[[ DATA, beginning ]]

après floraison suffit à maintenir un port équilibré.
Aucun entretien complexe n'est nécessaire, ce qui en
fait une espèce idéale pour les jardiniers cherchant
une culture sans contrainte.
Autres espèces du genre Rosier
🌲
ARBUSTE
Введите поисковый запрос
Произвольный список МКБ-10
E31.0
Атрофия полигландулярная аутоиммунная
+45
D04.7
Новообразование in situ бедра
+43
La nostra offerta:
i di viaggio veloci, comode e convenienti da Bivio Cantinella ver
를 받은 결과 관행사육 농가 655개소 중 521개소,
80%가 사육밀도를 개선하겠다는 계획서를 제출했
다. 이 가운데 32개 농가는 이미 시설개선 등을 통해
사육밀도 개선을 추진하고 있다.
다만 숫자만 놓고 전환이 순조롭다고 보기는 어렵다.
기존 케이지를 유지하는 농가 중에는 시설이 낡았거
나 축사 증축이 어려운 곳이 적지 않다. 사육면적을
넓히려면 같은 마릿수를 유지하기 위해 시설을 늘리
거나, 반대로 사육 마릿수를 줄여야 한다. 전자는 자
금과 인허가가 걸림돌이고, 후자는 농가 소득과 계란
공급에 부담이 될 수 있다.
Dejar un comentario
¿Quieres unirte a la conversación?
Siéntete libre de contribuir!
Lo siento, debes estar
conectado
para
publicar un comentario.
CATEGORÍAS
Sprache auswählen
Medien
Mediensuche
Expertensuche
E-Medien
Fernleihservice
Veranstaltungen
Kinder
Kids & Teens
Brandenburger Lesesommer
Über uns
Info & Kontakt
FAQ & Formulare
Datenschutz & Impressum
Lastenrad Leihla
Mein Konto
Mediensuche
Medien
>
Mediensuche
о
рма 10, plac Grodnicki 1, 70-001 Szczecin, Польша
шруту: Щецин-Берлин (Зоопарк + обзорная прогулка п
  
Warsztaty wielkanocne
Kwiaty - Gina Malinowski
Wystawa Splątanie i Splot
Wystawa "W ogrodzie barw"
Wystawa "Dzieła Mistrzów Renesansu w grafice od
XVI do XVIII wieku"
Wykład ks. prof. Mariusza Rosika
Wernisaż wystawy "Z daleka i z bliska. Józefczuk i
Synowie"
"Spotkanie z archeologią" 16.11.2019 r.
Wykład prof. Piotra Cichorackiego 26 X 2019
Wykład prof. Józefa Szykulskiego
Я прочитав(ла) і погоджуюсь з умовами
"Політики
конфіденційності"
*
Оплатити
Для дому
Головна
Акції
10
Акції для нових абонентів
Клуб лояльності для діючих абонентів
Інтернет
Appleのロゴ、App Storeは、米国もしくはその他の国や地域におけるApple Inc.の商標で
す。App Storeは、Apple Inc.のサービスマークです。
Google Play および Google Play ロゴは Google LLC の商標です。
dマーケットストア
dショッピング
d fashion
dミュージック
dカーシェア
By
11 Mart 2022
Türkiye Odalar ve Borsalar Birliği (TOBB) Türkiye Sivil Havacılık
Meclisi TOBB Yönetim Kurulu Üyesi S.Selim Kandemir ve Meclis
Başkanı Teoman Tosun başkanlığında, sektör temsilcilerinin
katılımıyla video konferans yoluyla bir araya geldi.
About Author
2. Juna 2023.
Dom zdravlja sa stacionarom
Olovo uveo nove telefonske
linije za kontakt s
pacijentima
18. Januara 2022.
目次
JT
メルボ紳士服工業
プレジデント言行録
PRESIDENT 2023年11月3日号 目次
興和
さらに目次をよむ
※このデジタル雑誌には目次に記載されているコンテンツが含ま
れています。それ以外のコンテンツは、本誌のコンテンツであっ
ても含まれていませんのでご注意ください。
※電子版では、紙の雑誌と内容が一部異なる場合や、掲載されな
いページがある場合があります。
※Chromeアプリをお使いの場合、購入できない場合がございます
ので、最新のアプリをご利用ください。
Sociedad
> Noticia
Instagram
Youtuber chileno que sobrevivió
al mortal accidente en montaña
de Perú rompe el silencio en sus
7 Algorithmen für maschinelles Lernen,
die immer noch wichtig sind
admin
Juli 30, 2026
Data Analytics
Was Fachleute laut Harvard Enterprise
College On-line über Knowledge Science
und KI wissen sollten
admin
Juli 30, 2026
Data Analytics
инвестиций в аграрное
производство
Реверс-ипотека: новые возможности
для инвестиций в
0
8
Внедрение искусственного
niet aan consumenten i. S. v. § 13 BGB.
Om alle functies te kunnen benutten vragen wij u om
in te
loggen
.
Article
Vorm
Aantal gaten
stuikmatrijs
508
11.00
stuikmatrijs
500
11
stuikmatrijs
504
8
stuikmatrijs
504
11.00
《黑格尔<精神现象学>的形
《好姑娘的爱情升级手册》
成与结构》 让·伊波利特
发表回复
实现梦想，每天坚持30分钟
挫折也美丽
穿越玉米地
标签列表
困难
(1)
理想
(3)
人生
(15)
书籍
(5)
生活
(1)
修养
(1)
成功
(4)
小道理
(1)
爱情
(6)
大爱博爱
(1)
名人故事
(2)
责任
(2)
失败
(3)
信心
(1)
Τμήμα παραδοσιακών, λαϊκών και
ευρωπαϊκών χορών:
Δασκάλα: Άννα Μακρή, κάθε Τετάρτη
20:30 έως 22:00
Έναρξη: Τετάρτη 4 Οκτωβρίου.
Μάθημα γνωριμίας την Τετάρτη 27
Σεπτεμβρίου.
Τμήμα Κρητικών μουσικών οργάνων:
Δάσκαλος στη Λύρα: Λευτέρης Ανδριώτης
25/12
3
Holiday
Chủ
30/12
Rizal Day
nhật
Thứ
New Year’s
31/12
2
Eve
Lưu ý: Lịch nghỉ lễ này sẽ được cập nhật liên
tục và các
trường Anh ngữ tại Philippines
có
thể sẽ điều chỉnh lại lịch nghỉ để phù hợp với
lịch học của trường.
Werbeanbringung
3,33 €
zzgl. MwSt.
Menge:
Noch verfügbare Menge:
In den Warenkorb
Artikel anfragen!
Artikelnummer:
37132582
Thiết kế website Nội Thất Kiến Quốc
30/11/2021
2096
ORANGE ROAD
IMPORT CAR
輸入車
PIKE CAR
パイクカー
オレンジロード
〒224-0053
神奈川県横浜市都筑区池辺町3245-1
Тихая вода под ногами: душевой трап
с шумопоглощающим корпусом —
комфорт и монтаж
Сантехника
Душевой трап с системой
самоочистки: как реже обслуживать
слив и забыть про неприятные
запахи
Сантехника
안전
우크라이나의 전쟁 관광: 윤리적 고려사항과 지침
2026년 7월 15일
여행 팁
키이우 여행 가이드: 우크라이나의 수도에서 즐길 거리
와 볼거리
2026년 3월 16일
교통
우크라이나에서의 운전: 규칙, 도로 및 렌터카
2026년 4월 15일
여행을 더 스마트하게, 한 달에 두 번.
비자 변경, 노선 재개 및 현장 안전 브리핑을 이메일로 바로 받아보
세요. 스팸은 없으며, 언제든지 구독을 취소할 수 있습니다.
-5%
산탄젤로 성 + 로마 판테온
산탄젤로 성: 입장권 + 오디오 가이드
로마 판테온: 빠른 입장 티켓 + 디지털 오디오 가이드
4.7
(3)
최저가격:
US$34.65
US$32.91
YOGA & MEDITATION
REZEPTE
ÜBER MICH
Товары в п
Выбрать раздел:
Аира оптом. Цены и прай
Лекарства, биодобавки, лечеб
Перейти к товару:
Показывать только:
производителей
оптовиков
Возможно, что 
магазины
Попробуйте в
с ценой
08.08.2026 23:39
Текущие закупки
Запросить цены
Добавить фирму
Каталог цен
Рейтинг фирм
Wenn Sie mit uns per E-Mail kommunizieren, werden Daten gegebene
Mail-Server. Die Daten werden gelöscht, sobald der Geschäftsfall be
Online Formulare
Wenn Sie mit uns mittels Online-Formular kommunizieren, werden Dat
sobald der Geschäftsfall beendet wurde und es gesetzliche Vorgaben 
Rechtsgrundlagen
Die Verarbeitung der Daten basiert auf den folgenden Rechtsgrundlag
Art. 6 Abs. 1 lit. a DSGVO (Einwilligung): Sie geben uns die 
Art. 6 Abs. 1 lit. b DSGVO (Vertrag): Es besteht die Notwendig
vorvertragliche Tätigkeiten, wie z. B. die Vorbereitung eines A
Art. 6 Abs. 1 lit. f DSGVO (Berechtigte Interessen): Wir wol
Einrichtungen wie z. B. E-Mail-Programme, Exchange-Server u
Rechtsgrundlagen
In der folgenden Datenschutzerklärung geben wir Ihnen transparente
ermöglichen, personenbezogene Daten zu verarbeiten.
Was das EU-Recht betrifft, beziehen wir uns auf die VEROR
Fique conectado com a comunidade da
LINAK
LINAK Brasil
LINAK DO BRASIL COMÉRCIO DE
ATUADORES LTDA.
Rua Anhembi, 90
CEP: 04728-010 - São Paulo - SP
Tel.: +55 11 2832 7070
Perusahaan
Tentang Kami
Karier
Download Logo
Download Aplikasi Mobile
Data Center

[[ DATA, end ]]

- AIM OF THE EXERCISE
The answer should be a bare number: the count of lines above in which the word "우크라이나의" occurs.

- REPLY TO THE TASK
2